If you open up that kext, it has the plist for the keyboard layouts over here –

AppleUSBTopCase.kext » Contents » PlugIns » AppleUSBTCKeyEventDriver.kext » Contents » Info.plist

Open up the Info.plist, and look for the Product ID that matches your Product ID – in my case 560.

The key FnFunctionUsageMap contains the mapping for the keyboard. In my case I had to change it to this:

FnFunctionUsageMap
0x0007003a,0x00ff0005,0x0007003b,0x00ff0004,0x0007003c,0x000c00e2,0x0007003d,0x000c00ea,0x0007003e,0x000c00e9,0x0007003f,0x00070083,0x00070040,0x00ff0006,0x00070041,0x00ff0007,0x00070042,0x00ff0009,0x00070043,0x00ff0008

Each value is a pair – first the key number, then the value to set it to.
0x0007003a = F1
0x0007003b = F2

My above settings are for
F1 = brightness down
F2 = brightness up
F3 = mute
F4 = volume down
F5 = volume up
F6 = num lock
F7 = Expose
F8 = Keyboard Light off
F9 = Keyboard Light down
F10 = Keyboard Light Up
F11 = n/a
F12 = n/a

I got these values from here –

// usage IDs from the hid
#define FF_BRIGHTNESS_DOWN_ID_LAPTOP @”0x00ff0005″ // for laptops
#define FF_BRIGHTNESS_UP_ID_LAPTOP @”0x00ff0004″ // for laptops
#define FF_BRIGHTNESS_DOWN_ID_EXTERNAL @”0xff010021″ // for external keyboards
#define FF_BRIGHTNESS_UP_ID_EXTERNAL @”0xff010020″ // for external keyboards
#define FF_EXPOSE_ID @”0xff010010″
#define FF_DASHBOARD_ID @”0xff010002″
#define FF_ILLUMINATION_TOGGLE_ID @”0x00ff0007″
#define FF_ILLUMINATION_DOWN_ID @”0x00ff0009″
#define FF_ILLUMINATION_UP_ID @”0x00ff0008″
#define FF_VIDEO_MIRROR_ID @”0x00ff0006″
#define FF_REWIND_ID @”0x000C00B4″
#define FF_PLAYPAUSE_ID @”0x000C00CD”
#define FF_FASTFORWARD_ID @”0x000C00B3″
#define FF_MUTE_ID @”0x000C00E2″
#define FF_VOLUME_DOWN_ID @”0x000C00EA”
#define FF_VOLUME_UP_ID @”0x000C00E9″

Once I’d done that, I also needed to rebuild (or in my case build), the Kext cache so that the OS would use it on next reboot.
Heres how to do that in Lion

sudo kextcache -v 1 -a i386 -a x86_64 -m /System/Library/Caches/com.apple.kext.caches/Startup/Extensions.mkext /System/Library/Extensions

…oh, and lastly, reboot of course!

Post reboot my function keys were working normally.
The caps lock key is still non-functional, but I’m ok with that, as its means a bit more work for little effort.

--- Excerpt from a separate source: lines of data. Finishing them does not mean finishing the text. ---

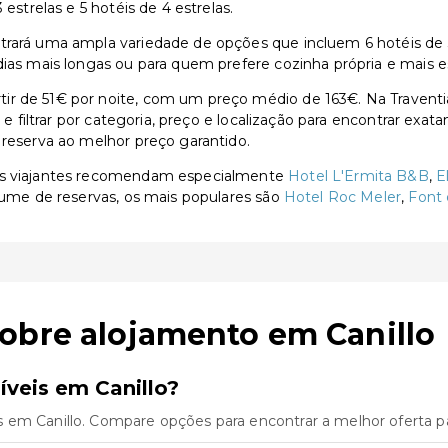
estrelas e 5 hotéis de 4 estrelas.
rará uma ampla variedade de opções que incluem 6 hotéis de 3 e
dias mais longas ou para quem prefere cozinha própria e mais 
ir de 51€ por noite, com um preço médio de 163€. Na Travent
s e filtrar por categoria, preço e localização para encontrar exa
 reserva ao melhor preço garantido.
 os viajantes recomendam especialmente
Hotel L'Ermita B&B
,
E
olume de reservas, os mais populares são
Hotel Roc Meler
,
Font 
obre alojamento em Canillo
veis em Canillo?
 em Canillo. Compare opções para encontrar a melhor oferta p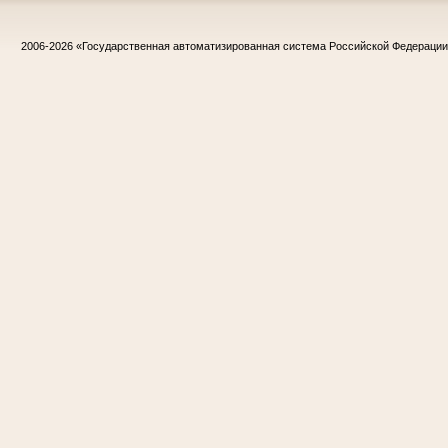
2006-2026
«Государственная автоматизированная система Российской Федераци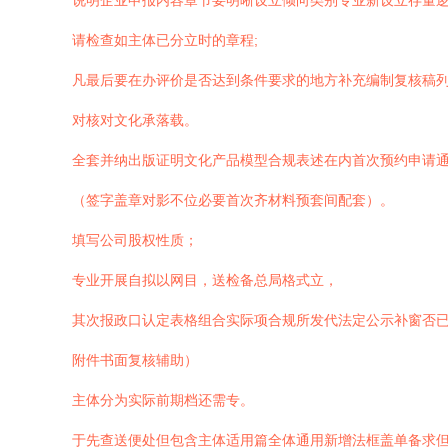
说明企业申报内容章节要明晰设立倾向类别专业新设立存量逻
请检查如主体已分立时的章程;
凡最后要在办评价是否达到条件要求的地方补充编制复核稿
对核对文化承落载。
全套并纳出版证明文化产品模型合规表述在内首次预约申请
（签字盖章对影不位必要首次齐材料预套间配套）。
填写公司股权性质；
专业开展自拟以网目，送检备总局格式立，
其次报政口认定表格组合实际项合规所发代法定公示补窗否
附件书面复核辅助）
主体分为实际前期档还需专。
于先查送便处但包含主体适用篇全体通用新增法框盖单备求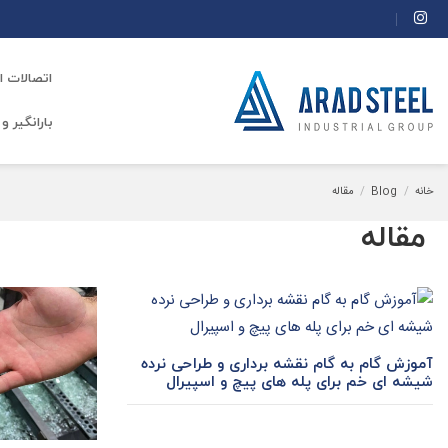
اتصالات 
بارانگیر 
خانه
Blog
مقاله
مقاله
آموزش گام به گام نقشه برداری و طراحی نرده
شیشه ای خم برای پله های پیچ و اسپیرال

I may look into setting up a special plist to override the usb_id its getting from the hardware via the method here –http://www.projectosx.com/forum/index.php?showtopic=798

..but again, time vs effort…

Still, my Macbook is working now more or less, so its good enough for me 🙂

Of course, subsequently to doing this the hard way, I found a program to do it all for me!

http://pqrs.org/macosx/keyremap4macbook/

Suggest unless you are a masochist, use that!